I was able to resolve the issue by using larger EC2 instances, so yeah, CPU/Memory starvation was the cause of this problem.

Togtja commented 9 months ago

We are also experiencing similar problems. We are aslo running it as --ephemeral, we have 4 build in parallel compiling C++ code. The communiction loss seems to mostly happend during an artefact upload to GitHub using the Upload Action (https://github.com/actions/upload-artifact). However, it has also lost connection duing a post-checkout stage. We have attempted to use some EC2 machines that are an insanly overkill for the task, however, the problem still seems to presist.

Since we are running 4 build at the time, it nearly always fails in one of them. 3 are Ubuntu based and 1 is Windows, but it does not seem to just be affecting 1 type of OS. The GitHub runner version is always the newest, as they are created via a script that fetches the newset runner.

Our current "solution" is just to "rebuild failed jobs" untill it works.
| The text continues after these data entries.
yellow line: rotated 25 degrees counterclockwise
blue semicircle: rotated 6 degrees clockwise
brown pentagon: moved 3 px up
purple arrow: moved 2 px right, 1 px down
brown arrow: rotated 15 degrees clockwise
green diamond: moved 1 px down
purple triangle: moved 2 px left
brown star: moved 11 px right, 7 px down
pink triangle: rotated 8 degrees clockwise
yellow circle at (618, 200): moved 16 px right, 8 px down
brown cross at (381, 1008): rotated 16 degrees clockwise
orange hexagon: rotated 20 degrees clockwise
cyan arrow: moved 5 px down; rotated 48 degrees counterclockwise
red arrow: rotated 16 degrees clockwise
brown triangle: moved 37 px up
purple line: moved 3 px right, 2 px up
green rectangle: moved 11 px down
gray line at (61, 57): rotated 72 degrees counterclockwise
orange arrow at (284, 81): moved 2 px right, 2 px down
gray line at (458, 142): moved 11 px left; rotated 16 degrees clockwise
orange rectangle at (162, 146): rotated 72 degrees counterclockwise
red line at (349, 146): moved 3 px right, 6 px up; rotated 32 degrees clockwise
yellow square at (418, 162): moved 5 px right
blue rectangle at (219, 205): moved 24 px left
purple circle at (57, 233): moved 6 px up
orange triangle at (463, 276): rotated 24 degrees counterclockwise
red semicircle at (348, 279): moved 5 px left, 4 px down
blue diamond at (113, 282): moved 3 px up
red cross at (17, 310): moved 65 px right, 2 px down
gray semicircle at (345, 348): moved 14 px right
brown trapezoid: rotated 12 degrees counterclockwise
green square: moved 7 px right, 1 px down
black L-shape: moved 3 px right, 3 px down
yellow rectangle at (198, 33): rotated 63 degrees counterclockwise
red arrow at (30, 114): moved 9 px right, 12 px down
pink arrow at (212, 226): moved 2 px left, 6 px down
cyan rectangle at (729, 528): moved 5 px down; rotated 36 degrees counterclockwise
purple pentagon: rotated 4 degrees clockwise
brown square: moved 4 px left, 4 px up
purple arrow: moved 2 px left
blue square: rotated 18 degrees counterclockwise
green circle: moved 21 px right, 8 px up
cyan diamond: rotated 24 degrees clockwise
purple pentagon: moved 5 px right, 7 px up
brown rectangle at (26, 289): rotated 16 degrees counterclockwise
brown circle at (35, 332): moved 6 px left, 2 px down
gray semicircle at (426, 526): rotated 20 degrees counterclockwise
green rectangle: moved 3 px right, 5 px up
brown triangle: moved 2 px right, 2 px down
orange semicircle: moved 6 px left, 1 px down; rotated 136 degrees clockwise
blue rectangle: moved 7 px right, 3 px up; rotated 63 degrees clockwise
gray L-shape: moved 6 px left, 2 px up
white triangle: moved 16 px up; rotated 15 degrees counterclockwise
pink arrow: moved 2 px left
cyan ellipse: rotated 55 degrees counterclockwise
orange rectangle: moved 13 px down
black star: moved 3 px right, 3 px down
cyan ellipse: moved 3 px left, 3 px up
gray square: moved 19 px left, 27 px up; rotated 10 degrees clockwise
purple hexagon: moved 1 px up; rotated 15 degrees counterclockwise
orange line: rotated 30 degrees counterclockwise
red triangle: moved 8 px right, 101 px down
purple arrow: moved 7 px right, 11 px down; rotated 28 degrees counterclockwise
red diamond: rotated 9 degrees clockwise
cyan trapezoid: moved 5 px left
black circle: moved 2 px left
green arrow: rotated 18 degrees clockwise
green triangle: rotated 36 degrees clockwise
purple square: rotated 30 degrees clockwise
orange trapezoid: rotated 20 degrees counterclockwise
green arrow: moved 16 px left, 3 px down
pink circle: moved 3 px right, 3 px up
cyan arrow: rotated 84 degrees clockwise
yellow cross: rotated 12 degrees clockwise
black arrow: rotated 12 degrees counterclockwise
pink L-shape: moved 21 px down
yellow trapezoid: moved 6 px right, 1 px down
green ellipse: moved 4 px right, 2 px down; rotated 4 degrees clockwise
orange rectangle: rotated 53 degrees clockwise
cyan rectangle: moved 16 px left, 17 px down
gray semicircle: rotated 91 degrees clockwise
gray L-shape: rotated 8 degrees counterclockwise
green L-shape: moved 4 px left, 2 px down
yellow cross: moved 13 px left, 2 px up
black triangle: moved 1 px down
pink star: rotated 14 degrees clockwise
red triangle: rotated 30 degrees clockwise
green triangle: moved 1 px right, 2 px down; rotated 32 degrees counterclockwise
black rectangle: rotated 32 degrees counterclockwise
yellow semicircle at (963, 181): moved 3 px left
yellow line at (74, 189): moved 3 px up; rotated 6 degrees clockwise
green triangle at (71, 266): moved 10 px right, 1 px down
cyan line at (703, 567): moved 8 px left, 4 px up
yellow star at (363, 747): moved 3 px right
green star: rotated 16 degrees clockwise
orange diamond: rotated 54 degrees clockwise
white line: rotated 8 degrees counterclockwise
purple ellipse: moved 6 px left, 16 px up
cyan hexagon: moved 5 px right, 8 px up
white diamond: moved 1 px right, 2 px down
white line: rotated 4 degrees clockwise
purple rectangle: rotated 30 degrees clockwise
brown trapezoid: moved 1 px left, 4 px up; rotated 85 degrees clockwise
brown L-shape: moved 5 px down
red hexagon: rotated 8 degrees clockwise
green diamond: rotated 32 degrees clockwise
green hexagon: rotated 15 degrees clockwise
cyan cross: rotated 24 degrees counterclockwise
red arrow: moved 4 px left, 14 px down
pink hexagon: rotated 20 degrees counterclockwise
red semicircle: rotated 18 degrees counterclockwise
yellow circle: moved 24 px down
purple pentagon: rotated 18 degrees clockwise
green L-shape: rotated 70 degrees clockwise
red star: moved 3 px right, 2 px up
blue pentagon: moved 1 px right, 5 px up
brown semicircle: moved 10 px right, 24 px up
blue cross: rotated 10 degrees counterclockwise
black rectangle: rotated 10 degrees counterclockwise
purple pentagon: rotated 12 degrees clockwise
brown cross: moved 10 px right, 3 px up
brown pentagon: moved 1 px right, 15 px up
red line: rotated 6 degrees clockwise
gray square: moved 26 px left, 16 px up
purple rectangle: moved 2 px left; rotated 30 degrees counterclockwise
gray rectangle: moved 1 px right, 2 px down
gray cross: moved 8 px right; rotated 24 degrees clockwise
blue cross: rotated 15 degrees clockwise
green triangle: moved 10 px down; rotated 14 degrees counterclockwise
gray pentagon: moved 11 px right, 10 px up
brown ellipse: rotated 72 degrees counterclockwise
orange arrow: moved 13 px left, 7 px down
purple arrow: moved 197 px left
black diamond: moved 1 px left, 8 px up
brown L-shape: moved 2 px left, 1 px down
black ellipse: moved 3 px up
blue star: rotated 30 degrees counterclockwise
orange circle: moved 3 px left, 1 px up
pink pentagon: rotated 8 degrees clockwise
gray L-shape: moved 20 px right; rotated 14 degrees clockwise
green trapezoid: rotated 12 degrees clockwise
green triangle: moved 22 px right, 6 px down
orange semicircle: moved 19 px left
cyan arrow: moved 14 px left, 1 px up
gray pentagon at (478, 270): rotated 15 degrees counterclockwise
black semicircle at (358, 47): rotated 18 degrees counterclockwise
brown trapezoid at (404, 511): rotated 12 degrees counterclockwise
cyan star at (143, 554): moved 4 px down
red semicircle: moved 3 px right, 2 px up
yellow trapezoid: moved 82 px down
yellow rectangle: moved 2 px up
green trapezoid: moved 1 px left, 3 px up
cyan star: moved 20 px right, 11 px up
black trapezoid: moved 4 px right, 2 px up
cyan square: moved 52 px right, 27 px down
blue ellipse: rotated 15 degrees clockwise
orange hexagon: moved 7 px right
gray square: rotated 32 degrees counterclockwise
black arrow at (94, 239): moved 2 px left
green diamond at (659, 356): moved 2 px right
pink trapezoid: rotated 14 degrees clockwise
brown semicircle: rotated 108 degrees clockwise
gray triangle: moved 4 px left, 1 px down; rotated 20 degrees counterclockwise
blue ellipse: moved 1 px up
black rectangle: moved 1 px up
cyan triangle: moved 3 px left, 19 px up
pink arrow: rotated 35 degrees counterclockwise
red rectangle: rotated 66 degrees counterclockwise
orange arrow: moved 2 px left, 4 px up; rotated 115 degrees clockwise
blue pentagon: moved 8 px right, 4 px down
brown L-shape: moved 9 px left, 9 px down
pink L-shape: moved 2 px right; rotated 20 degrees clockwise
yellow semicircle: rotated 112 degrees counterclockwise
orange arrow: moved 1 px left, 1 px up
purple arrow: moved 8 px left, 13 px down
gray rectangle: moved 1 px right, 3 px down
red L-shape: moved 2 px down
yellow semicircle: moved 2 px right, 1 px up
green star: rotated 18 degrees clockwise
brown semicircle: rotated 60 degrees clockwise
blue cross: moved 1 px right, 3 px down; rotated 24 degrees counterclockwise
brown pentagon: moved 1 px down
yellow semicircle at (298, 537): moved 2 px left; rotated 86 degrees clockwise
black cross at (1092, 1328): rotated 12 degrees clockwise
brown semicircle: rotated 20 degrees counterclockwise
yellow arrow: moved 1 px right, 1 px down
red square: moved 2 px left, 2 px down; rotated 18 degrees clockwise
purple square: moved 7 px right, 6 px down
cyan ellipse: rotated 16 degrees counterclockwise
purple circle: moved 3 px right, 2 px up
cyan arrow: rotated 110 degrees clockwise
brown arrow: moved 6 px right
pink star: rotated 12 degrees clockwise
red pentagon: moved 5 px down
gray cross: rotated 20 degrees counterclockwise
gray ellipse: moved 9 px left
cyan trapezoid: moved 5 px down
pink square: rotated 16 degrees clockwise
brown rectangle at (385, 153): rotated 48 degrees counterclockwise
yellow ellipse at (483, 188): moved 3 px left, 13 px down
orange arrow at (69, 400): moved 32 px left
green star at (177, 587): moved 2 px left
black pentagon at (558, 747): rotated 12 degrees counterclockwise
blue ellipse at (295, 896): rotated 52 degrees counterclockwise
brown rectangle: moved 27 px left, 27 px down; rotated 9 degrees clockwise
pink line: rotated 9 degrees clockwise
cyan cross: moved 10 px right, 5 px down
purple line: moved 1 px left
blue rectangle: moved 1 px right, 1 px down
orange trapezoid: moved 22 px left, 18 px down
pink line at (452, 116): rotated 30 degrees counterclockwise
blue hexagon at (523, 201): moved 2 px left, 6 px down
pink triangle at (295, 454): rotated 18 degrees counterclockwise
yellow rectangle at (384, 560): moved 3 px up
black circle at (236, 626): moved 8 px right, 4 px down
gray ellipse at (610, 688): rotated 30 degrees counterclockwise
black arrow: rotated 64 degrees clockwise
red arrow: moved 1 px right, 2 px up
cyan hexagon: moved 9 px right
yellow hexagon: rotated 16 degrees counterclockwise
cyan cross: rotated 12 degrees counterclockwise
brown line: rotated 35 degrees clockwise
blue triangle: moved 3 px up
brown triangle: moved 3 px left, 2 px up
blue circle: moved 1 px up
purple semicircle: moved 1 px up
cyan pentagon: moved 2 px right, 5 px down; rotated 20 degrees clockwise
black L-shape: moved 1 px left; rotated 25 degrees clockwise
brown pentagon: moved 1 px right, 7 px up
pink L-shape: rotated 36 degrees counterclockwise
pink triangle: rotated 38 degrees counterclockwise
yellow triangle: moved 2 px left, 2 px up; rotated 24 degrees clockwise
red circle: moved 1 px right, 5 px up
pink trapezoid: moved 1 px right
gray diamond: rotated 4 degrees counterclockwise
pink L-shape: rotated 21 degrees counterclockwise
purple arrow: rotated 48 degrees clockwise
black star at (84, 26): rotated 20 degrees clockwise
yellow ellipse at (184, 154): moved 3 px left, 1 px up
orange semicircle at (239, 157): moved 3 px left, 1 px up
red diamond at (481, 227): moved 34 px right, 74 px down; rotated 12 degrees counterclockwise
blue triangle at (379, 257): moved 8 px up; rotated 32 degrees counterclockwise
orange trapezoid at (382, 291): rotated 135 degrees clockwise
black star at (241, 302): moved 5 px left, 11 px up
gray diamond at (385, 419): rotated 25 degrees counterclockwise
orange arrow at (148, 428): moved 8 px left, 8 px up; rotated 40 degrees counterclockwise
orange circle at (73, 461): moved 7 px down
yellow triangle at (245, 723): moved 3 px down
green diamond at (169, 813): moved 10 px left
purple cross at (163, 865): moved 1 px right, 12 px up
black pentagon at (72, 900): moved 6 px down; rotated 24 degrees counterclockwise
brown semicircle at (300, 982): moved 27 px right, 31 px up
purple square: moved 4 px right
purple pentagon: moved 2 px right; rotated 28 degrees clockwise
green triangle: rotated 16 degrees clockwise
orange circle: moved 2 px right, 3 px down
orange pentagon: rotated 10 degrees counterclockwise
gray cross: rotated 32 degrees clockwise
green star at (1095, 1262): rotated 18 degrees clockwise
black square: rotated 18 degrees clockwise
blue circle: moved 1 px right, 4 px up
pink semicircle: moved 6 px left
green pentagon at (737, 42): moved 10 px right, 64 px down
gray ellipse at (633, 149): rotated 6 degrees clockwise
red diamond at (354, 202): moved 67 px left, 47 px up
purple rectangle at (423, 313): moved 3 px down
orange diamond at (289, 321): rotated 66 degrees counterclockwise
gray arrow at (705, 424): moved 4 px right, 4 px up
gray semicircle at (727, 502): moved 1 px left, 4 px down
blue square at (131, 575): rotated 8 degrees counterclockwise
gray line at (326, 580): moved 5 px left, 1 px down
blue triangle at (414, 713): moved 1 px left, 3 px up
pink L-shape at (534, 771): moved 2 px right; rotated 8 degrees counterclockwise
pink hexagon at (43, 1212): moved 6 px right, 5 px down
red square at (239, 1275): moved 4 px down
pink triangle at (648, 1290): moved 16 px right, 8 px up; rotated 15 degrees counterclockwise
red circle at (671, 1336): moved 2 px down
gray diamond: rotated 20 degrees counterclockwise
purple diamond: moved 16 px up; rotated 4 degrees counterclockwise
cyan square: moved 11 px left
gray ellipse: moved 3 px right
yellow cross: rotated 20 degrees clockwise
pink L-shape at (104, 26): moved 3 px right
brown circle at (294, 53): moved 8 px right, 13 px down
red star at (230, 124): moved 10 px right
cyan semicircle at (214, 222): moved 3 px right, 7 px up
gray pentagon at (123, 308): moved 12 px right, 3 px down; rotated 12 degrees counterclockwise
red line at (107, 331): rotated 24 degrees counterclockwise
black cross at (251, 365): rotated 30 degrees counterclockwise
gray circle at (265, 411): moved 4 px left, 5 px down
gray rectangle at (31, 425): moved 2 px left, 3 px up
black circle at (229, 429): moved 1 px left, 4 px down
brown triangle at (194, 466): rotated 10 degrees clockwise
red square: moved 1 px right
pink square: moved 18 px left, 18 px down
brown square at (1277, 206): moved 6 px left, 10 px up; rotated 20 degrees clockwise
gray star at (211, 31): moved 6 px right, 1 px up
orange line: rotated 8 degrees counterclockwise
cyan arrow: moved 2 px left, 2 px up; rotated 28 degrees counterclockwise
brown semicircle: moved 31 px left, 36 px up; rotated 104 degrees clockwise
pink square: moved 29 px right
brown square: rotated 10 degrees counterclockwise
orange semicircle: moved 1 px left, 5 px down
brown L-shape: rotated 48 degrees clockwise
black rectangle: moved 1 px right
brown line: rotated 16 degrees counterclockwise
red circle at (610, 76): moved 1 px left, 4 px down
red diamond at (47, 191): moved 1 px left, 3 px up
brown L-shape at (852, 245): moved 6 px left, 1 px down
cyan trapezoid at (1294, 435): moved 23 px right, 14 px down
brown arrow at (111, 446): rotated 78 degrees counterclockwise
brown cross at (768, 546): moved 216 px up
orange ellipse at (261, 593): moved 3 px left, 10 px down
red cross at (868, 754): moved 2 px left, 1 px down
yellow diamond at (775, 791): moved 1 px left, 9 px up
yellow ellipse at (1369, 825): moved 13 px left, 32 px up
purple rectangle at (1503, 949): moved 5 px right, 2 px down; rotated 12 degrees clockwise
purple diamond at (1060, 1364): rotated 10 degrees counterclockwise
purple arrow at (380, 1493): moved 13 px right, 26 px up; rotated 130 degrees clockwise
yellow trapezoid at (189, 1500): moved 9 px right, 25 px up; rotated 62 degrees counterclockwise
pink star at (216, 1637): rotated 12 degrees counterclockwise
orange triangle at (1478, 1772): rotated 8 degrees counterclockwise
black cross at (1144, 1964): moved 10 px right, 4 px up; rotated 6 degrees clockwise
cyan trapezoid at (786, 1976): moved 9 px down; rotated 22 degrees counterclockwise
However, longterm this is unacceptable

Similar to https://github.com/actions/runner/issues/2624#issuecomment-1592427664

machulav commented 8 months ago

We have the same issue, which happens from time to time with our runners

jbkc85 commented 8 months ago

For my particular scenario, the web socket errors are a red herring and aren't necessarily associated with the random loss of a runner.

IF in AWS and running on SPOT instances, depending on the SPOT instance settings and autoscaling, its very possible that the SPOT instances are heavily associated with the random loss of a GH runner instance. In our particular case, we went from SPOT to ON_DEMAND node groups and went from 30-40% failure rates to 0.01%

signor-mike commented 4 months ago

I downgraded Ubuntu from 22.04 LTS to 20.04 LTS and the workflow is no longer exhausting anything.